Kafka kann auch komisch sein. Das hat das Haus bereits im vergangenen Jahr mit einer überdrehten Version von „Amerika“ bewiesen (mehr dazu im Blog Nr. 427 vom 13. Februar 2023). Weg von dem Bild des lungenkranken, depressiven Mannes, das uns als Schwarzweiß-Foto von dem Prager Dichter überliefert ist. Nun, zu seinem 100. Todestag, erleben wir Kafka über weite Strecken im Dreivierteltakt.
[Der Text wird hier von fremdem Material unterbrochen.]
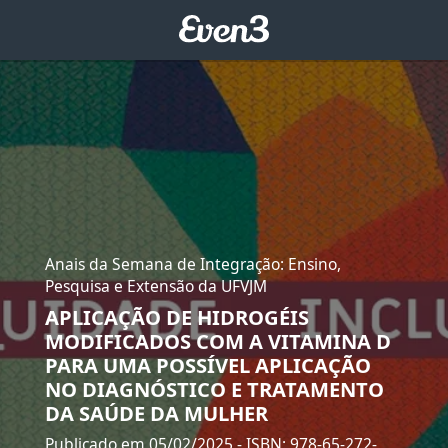
Anais da Semana de Integração: Ensino,
Pesquisa e Extensão da UFVJM
APLICAÇÃO DE HIDROGÉIS
MODIFICADOS COM A VITAMINA D
PARA UMA POSSÍVEL APLICAÇÃO
NO DIAGNÓSTICO E TRATAMENTO
DA SAÚDE DA MULHER
Publicado em 05/02/2025
- ISBN: 978-65-272-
Edgar Eckert als Josef K. erscheint mit seiner schwarzen Lockenmähne wie ein gutmütiger und lange Zeit gutgläubiger Clown, der sich einer anonymen Macht ausgesetzt sieht.
Die vielen Nebenfiguren werden von einem darstellerisch fulminanten Quintett verkörpert, alle mit identischer Frisur und im braunen Anzug. Darunter die prominente Kollegin Christiane Paul; der Film- und Fernsehstar spielt nach langen Jahren wieder mal Theater. Als Mann maskiert verharrt sie als Zuschauer im Parkett, bevor sie auf die Bühne kommt. Ihren Platz unten nimmt irgendwann Josef K. ein. So sind wir wechselnd Publikum, Zeugen, Richter und Angeklagte in einem Prozess, in dem niemand weiß, um was es geht. Muntere, ja übermütige Dialoge ersetzen die nüchterne Erzählweise in der dritten Person des Romanfragments, an dessen Handlung sich Frljic´ bis kurz vor Schluss auch hält.
Lutscher in K-Form
Verhandelt wird ein Stück Weltliteratur, das, dramatisiert, verfilmt und vertont, zahllosen Interpretationsversuchen ausgesetzt war. Hat der Prozess mit Kafkas unglücklichen Frauengeschichten zu tun? Geht es um seinen problematischen Umgang mit Autoritäten in Familie und Beruf? Sind die Schuldgefühle des Herrn K. ein Hinweis auf Antisemitismus und jüdischen Selbsthass? Ist der Prozess eine Anklage an die Justiz?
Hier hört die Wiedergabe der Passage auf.